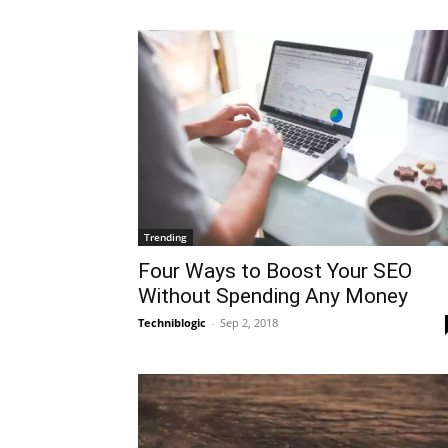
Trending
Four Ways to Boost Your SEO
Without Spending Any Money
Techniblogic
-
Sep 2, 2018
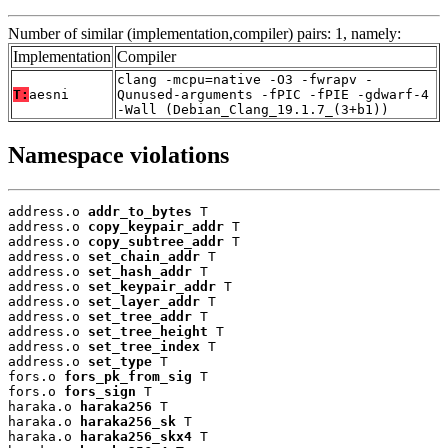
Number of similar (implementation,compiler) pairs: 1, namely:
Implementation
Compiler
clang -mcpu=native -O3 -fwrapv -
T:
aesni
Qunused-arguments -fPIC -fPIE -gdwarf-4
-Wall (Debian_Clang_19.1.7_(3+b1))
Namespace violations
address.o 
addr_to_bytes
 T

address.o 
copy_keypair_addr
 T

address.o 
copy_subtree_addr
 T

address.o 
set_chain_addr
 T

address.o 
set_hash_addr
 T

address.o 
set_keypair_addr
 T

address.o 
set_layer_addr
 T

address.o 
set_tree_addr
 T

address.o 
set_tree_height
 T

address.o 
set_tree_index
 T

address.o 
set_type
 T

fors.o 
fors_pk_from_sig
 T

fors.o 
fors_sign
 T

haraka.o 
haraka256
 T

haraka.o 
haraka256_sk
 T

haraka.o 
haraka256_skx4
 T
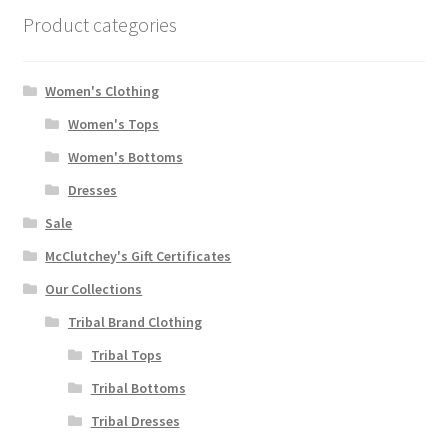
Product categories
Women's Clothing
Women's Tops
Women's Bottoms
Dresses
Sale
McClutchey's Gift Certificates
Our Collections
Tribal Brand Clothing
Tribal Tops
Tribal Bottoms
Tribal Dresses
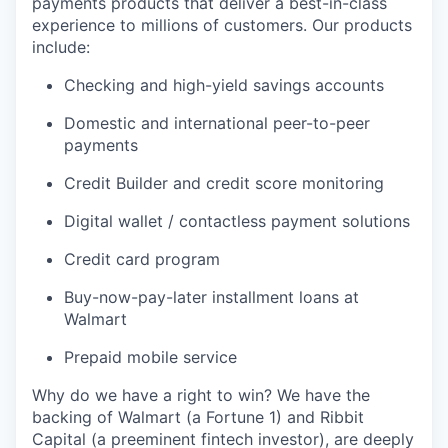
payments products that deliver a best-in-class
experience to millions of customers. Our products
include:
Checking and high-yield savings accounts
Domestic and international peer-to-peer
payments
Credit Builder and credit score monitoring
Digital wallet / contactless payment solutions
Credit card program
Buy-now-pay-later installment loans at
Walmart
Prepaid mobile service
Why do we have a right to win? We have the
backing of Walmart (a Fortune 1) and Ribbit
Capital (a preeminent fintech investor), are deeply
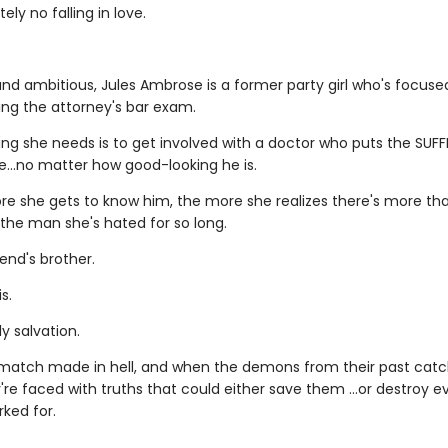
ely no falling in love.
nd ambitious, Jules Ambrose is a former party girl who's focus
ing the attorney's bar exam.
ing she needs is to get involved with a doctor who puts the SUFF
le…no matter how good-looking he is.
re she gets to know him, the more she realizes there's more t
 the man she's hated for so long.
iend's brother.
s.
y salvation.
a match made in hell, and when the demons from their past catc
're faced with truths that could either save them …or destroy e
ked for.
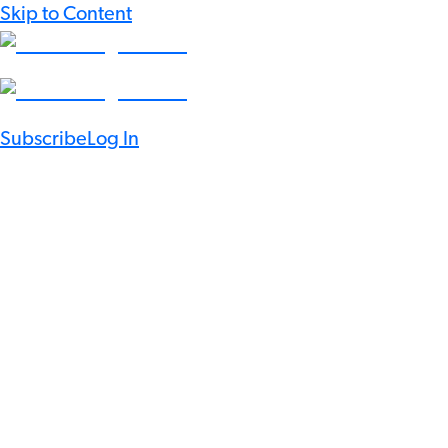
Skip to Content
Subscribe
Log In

-- -- --

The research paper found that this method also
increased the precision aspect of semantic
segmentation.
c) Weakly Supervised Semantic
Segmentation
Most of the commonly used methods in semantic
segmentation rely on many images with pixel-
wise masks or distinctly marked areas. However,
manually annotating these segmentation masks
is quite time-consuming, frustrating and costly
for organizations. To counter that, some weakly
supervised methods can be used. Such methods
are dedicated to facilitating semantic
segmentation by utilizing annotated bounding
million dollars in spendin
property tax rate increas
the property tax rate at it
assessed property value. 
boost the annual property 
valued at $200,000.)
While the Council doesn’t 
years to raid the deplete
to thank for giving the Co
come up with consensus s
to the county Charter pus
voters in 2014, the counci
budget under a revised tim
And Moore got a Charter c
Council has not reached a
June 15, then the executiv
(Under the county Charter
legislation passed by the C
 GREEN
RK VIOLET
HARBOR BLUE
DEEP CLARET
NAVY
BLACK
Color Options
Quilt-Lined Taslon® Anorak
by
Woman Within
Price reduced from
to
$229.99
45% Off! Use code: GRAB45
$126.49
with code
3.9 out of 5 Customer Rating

-- -- --

▶ [Your assignment] Search the entries for "Women" and show every line that has it.

▶ [Completed exercise]
Women's Clothing
Women's Tops
Women's Bottoms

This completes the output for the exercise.